Racconto di Daniele Cretaro

(Terza pubblicazione – 1 aprile 2020)

 

La fine dell’estate mi porta, sempre, inevitabilmente, a due cose: le mie care Martens, e l’odiatissimo, e soffocante, raffreddore. In realtà le Dr. in qualche occasione le indosso anche in estate, ma questo c’entra poco con ciò che voglio dire.

Dicevamo, anche il raffreddore. Come fai a prevederlo? Niente, ti svegli una mattina e ce l’hai, con una o entrambe le narici occupate, che cercano di soffocarti. Ovviamente non hai fazzoletti a portata di mano, ti butti sulla carta igienica che, tanto, per molti, pulirci il culo o la faccia, non fa nessuna differenza; l’unica differenza potremmo trovarla nel numero degli orifizi. Passi la tua giornata, quindi, ansimando, consumando tanta carta quanto l’equivalente di tre alberi, più o meno. La sera esci, per vederti con una tua cara amica. Ti rendi conto, in macchina, che non hai con te, i tuoi amati/odiati fazzoletti: sei a Roma, sono le venti, sei indeciso se arrivare in orario dalla tua amica o trovare un posto dove comprarli, opti per la prima soluzione, sperando che nella sua borsa Poppins un pacco di fazzoletti lo troverai. È raffreddata anche lei. Pensi che fra entro un’ora sarete morti entrambi asfissiati. Ma sei a Roma, dicevamo, no? Quanti semafori ci sono, per le strade della città eterna? Al terzo incontrato, forse al quarto, vedo un uomo, con in mano un rettangolo bianco: fazzoletti, il mio tessssoro di un preciso mercoledì sera freddo di settembre. È rosso, e mi fermo, ma probabilmente mi sarei fermato anche col verde, con tutte le conseguenze del caso (meglio morire tamponati che asfissiati). Mi poggia il rettangolo magico sulla macchina, gli chiedo quanto vuole, dice 2.00 €, io ho solo un euro e cinquanta, gli chiedo se possono andar bene, e mi risponde che non ci guadagnerà granché, visto che lui li compra a 0.95 centesimi, mentre mi lava il vetro. Gli faccio presente che proprio di più non ne ho, che non posso fare diversamente, e se io possa prenderli lo stesso.
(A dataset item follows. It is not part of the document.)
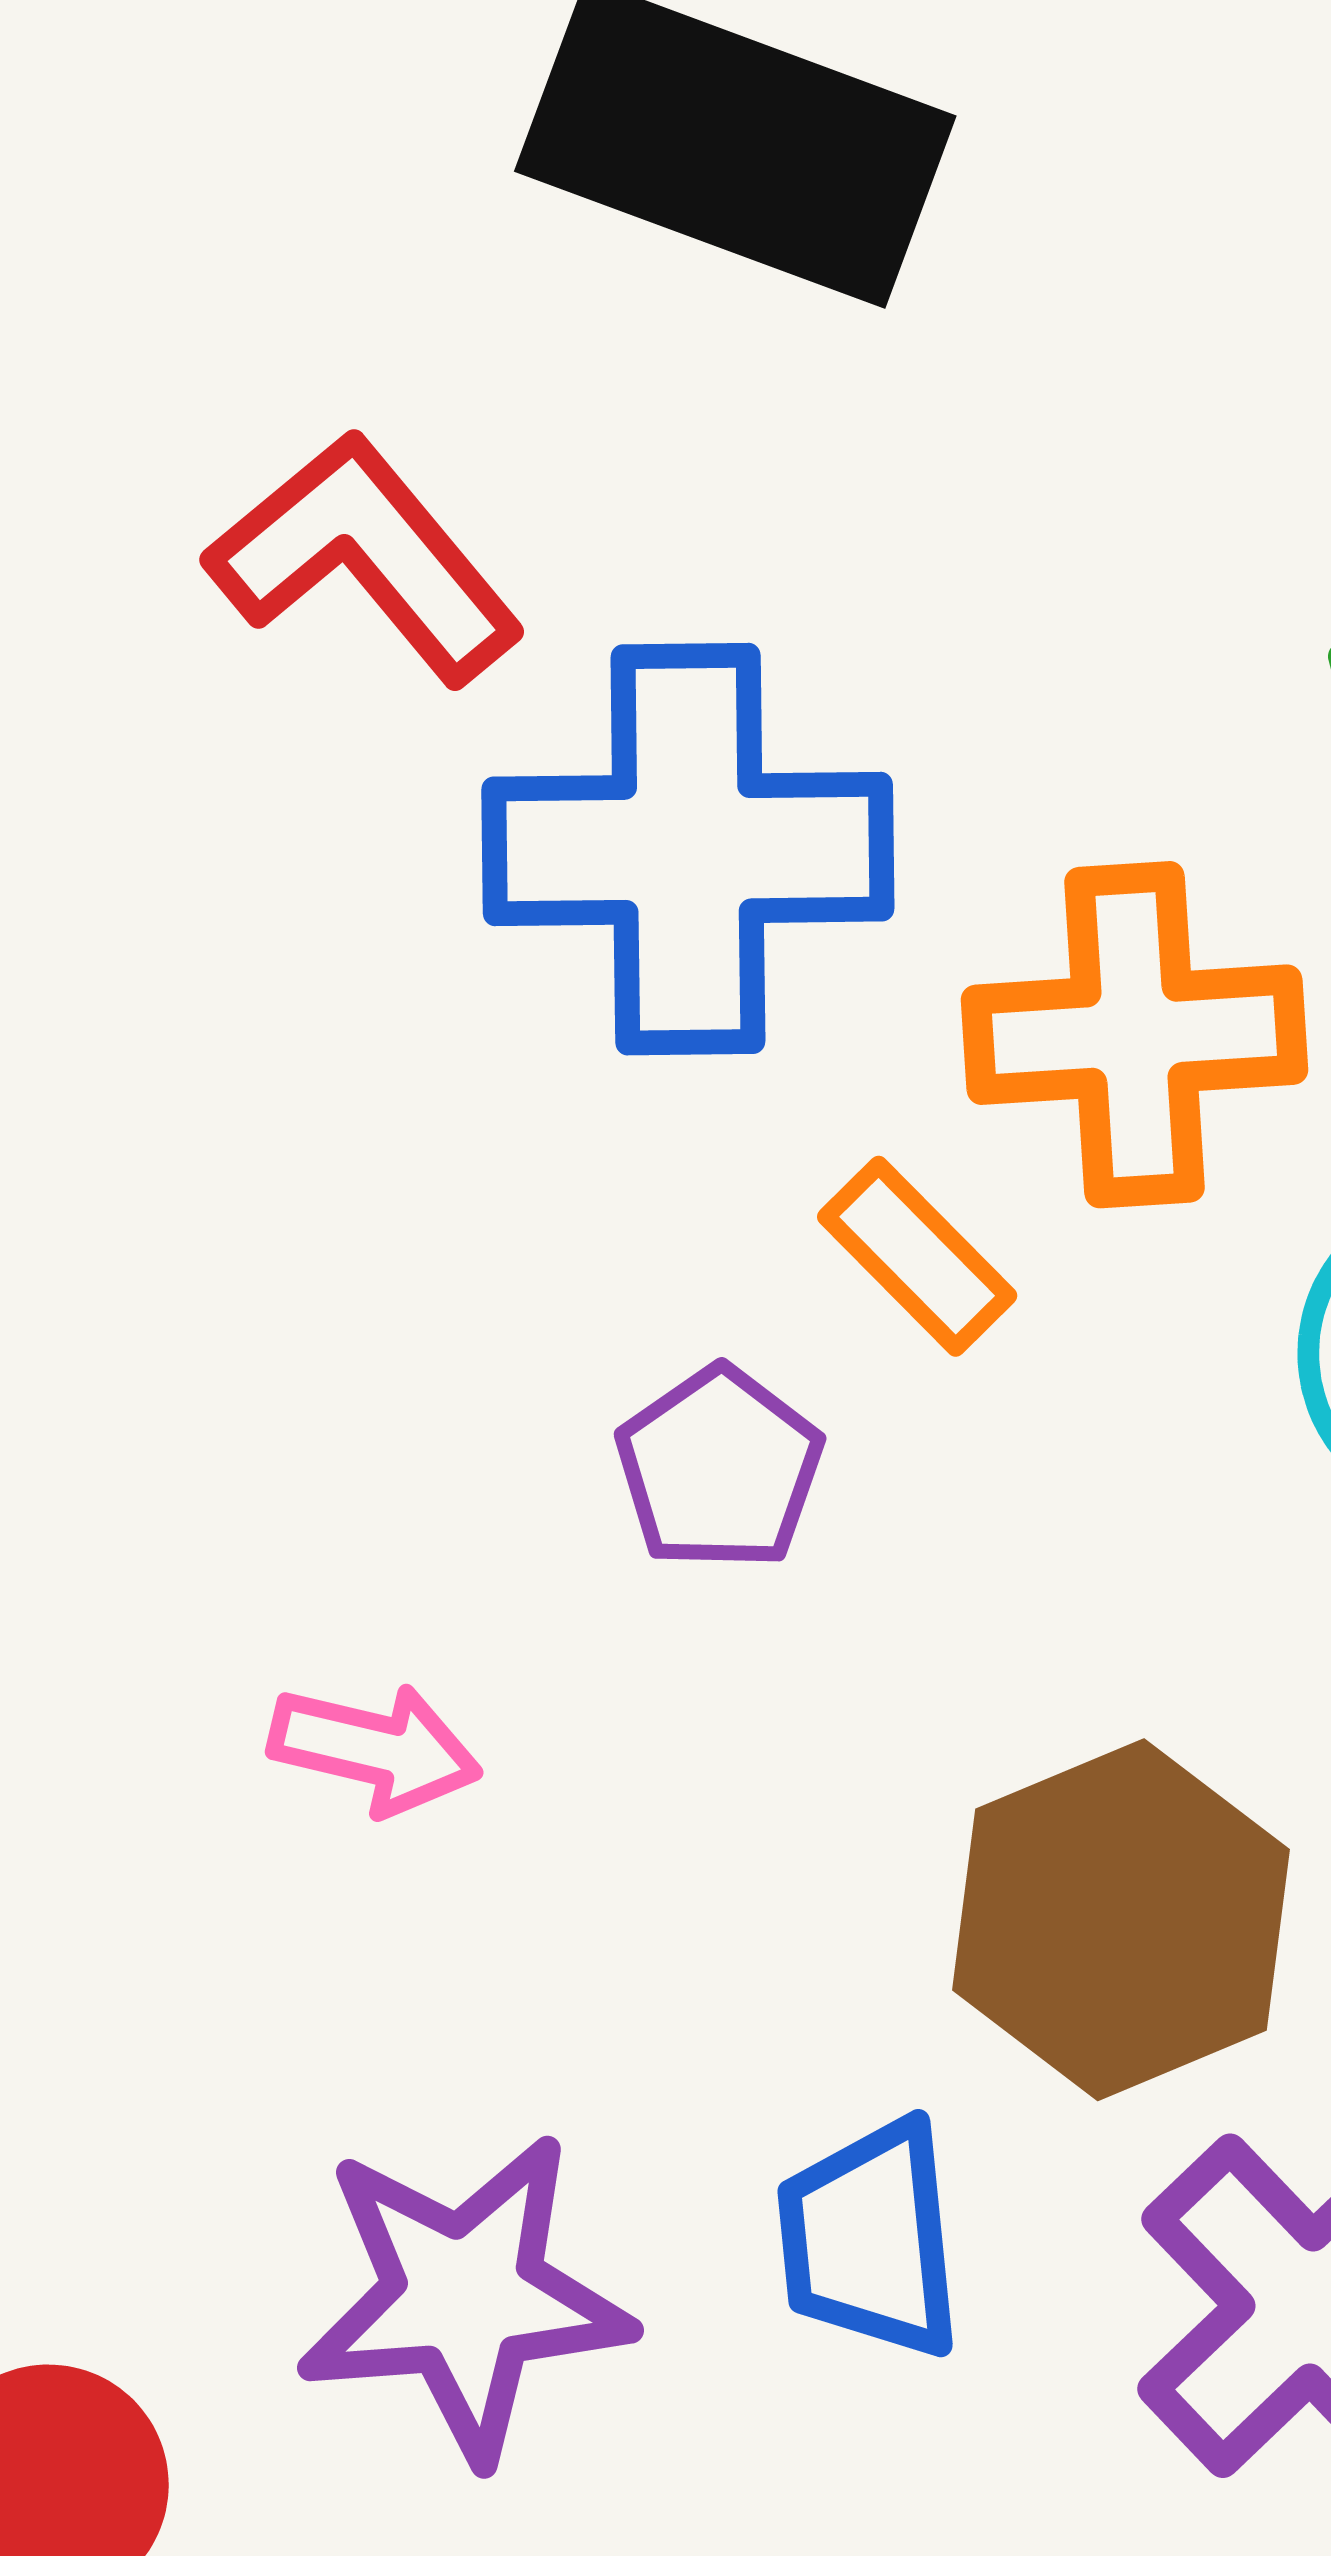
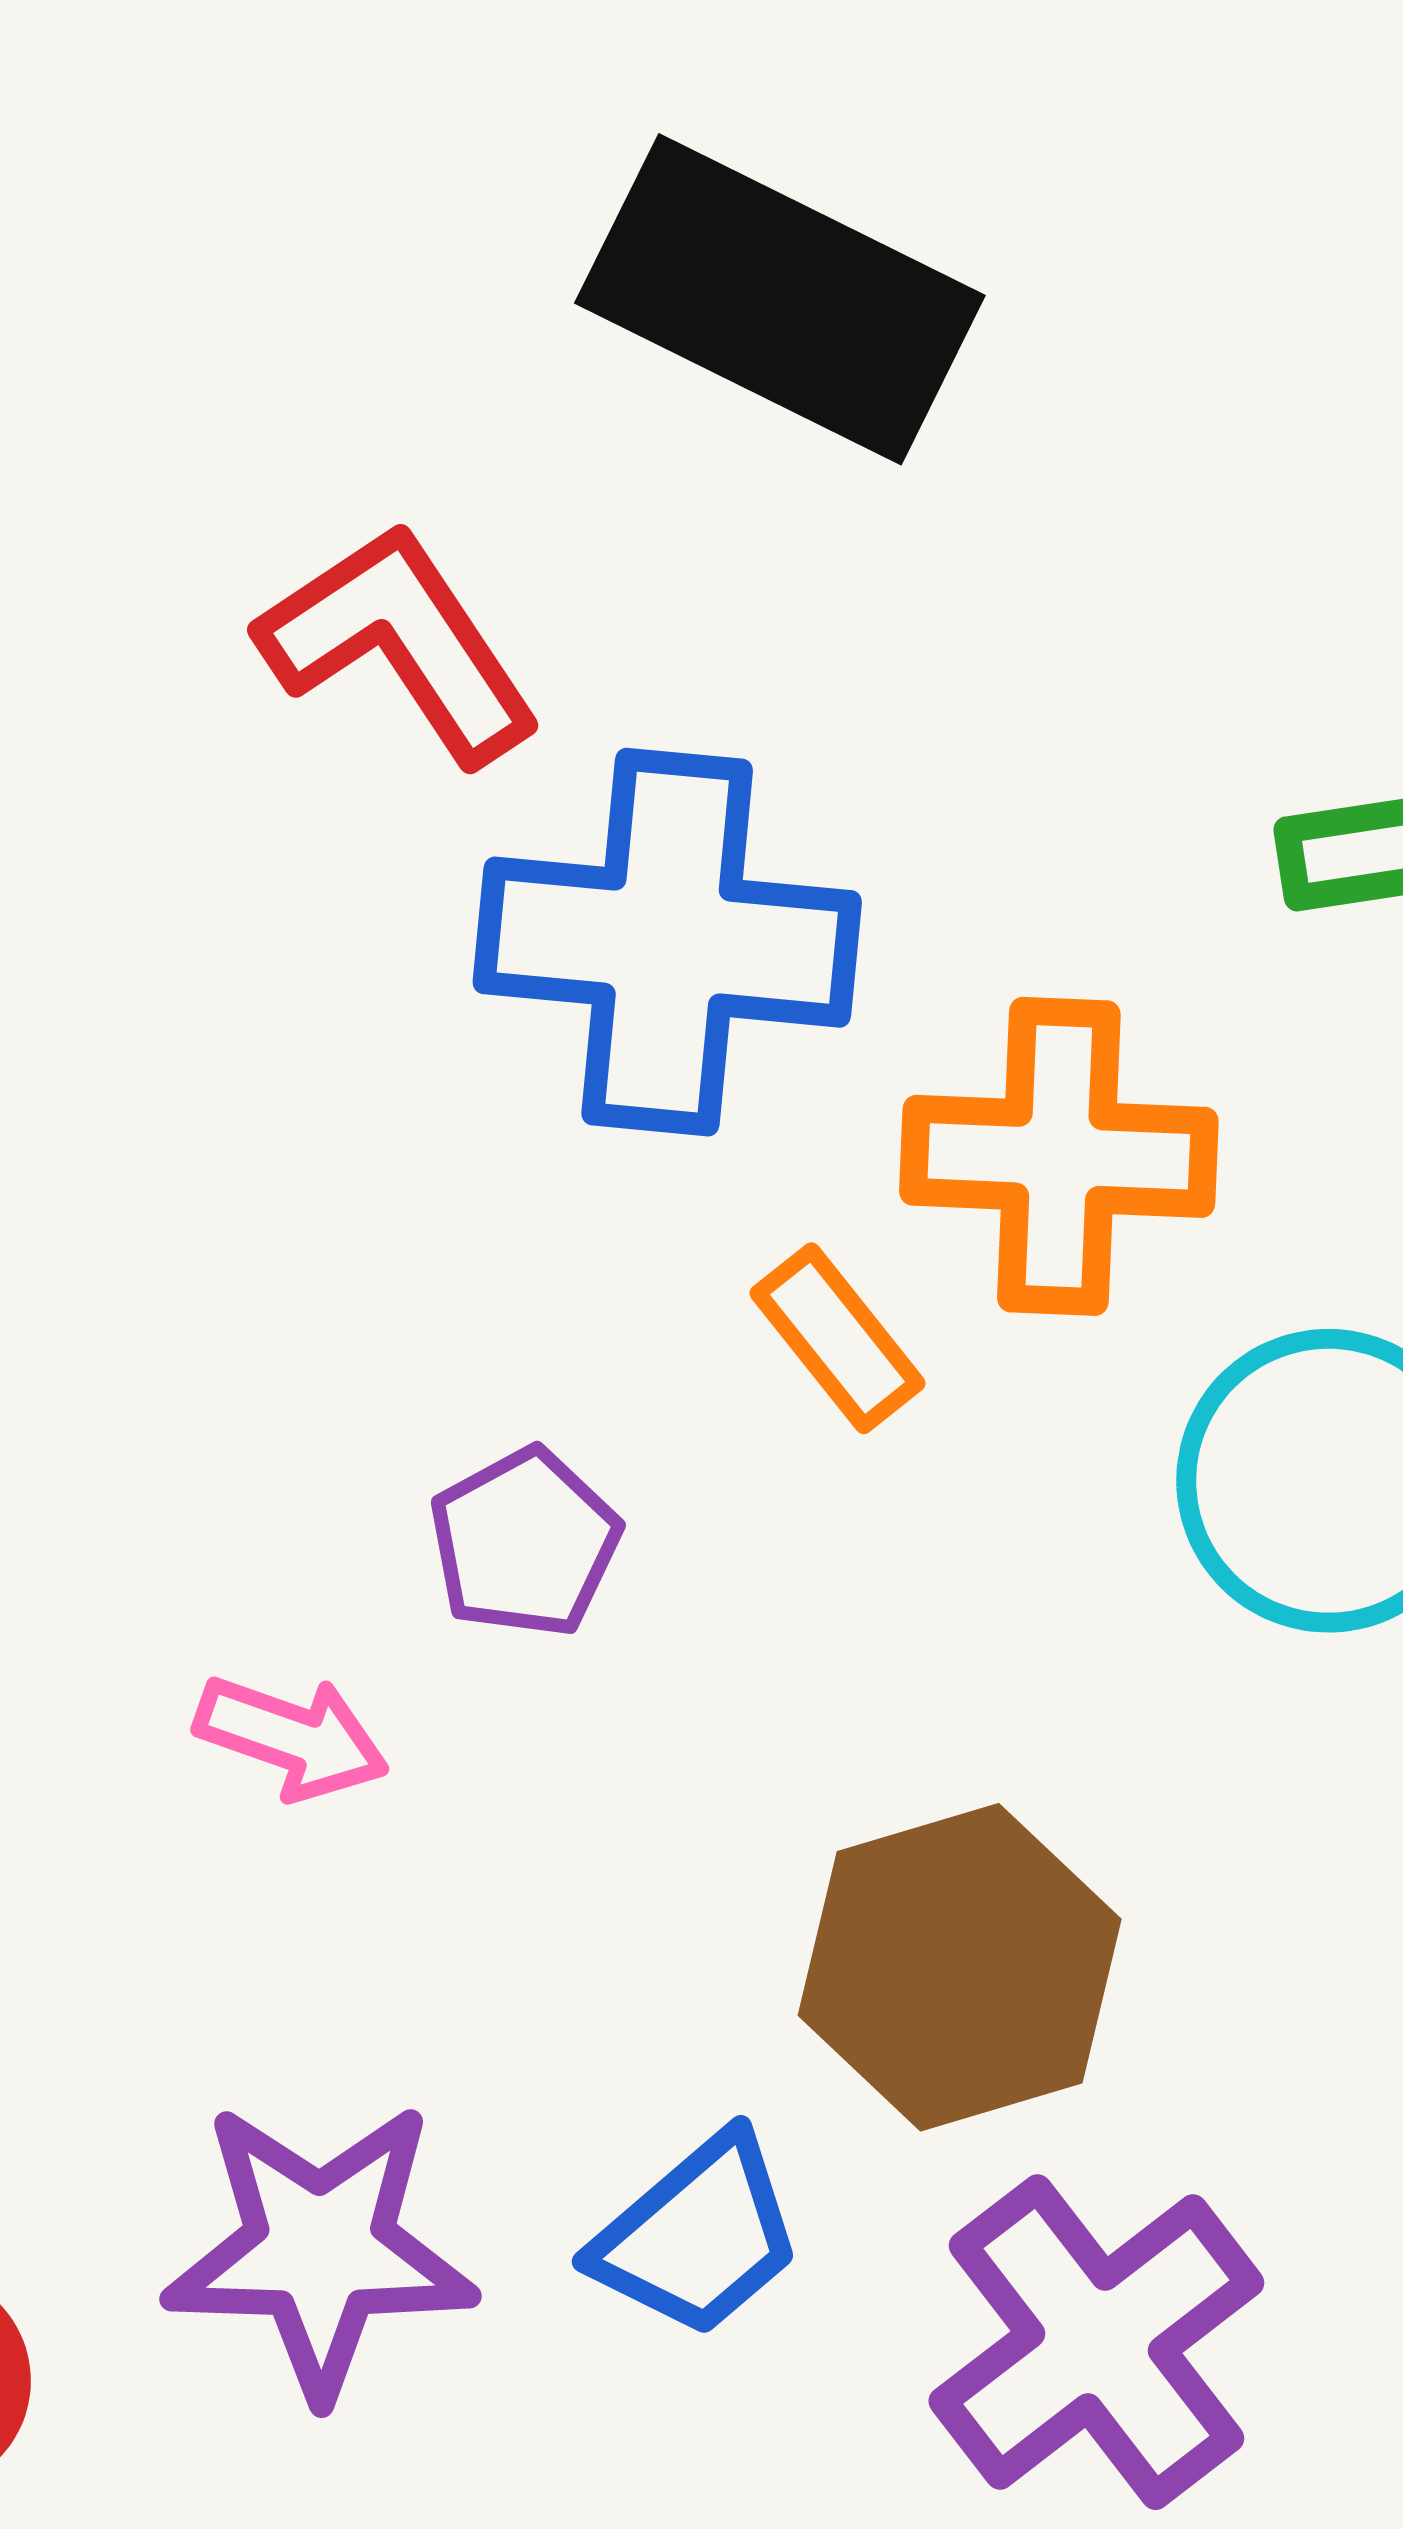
purple pentagon: (719, 1468) -> (525, 1543), moved
blue trapezoid: (870, 2239) -> (698, 2236), turned -131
Lui risponde che visto che sono stato gentile, per lui non c’è problema, posso comunque prenderli. Ho lavorato per anni con ragazzi stranieri, ma non riesco a riconoscere la sua nazionalità, faccio sempre fatica a riconoscerle, fondamentalmente perché mi interessa poco della provenienza di un qualsiasi tizio. Faccio caso sempre e solo a tre cose: alla maleducazione, alla prepotenza, all’arroganza, che per me si possono racchiudere in un solo termine: idiozia. E, l’idiozia, non ha razza; ma ho capito che, se ce l’avesse, allora sarei fermamente razzista anche io. Ma c’è una soluzione, evitare a priori tutti, che la percentuale di idioti, è abbastanza elevata. Tranne il mio amico del semaforo, ovviamente.